Bertrand Goldberg in the '70s and '80s
Credit: Northwestern Memorial Hospital Archives
Bertrand Goldberg had thrilled the city and transformed both the skyline and the riverfront with his Marina City Complex in the mid-1960s. The twin round towers broke the box, so to speak, of hard-edged 90-degree modernist architecture that had become the standard solution to building tall in Chicago. Its floors were poured concrete, it had a corncob-like exterior, and was ringed by balconies. With its riverfront marina and promise of a movie theatre, it screamed cool.

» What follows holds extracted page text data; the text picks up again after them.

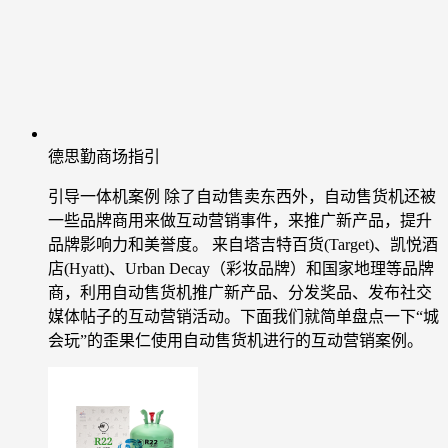
德思勤商场指引
引导一体机案例
除了自动售卖东西外，自动售货机还被
一些品牌商用来做互动营销事件，来推广新产品，提升
品牌影响力和美誉度。 来自塔吉特百货(Target)、凯悦酒
店(Hyatt)、Urban Decay（彩妆品牌）和国家地理等品牌
商，利用自动售货机推广新产品、分发奖品、发布社交
媒体帖子的互动营销活动。下面我们就简单盘点一下“城
会玩”的歪果仁使用自动售货机进行的互动营销案例。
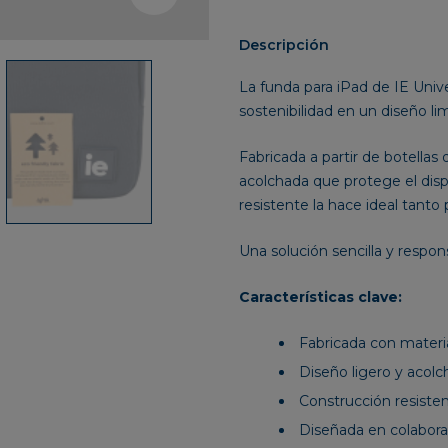
University
cantidad
Descripción
La funda para iPad de IE Unive
sostenibilidad en un diseño lim
Fabricada a partir de botellas 
acolchada que protege el dispo
resistente la hace ideal tant
Una solución sencilla y respons
Características clave:
Fabricada con materia
Diseño ligero y acol
Construcción resiste
Diseñada en colabora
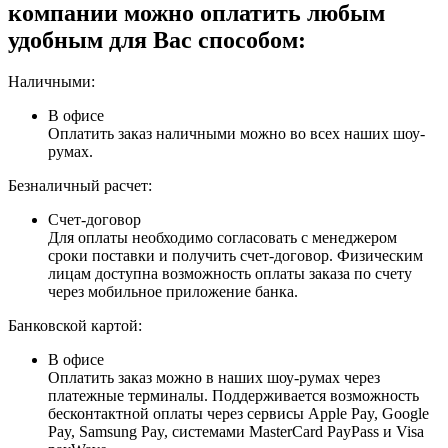
компании можно оплатить любым
удобным для Вас способом:
Наличными:
В офисе
Оплатить заказ наличными можно во всех наших шоу-
румах.
Безналичный расчет:
Счет-договор
Для оплаты необходимо согласовать с менеджером
сроки поставки и получить счет-договор. Физическим
лицам доступна возможность оплаты заказа по счету
через мобильное приложение банка.
Банковской картой:
В офисе
Оплатить заказ можно в наших шоу-румах через
платежные терминалы. Поддерживается возможность
бесконтактной оплаты через сервисы Apple Pay, Google
Pay, Samsung Pay, системами MasterCard PayPass и Visa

The Goldberg-designed Prentice Women’s Hospital, completed in 1975 for Northwestern Memorial Hospital, is a great example of the architect’s unique approach to health care facilities. The upper floors at Prentice are a poured concrete structure that cantilevers over a glass box base. It has four, round, tower-like wings coming off a central core, suggesting either a four-leaf clover or a flower. The design allowed easier access to delivery and recovery rooms for the nursing staff. Prentice is an architectural standout in Streeterville, surrounded by a combination of modern and post-modern structures from the ’20s and ’30s.
Goldberg continued to excite fans of architecture as well as those just interested in adventurous solutions to urban living in the ’80s with his plans for River City. Goldberg had visions of a complex of buildings, some of which curved like snakes, some of which were triangular, promising a city-within-a-city that was aesthetically coherent and diverse enough to feel organic. The River City project also suggested the world south of the Loop could be a great place to live, offering the hope of a repopulated city center. When the project finally found approval and funding, it was a shadow of Goldberg’s original vision, but the design was still successful in the eyes of Chicagoans.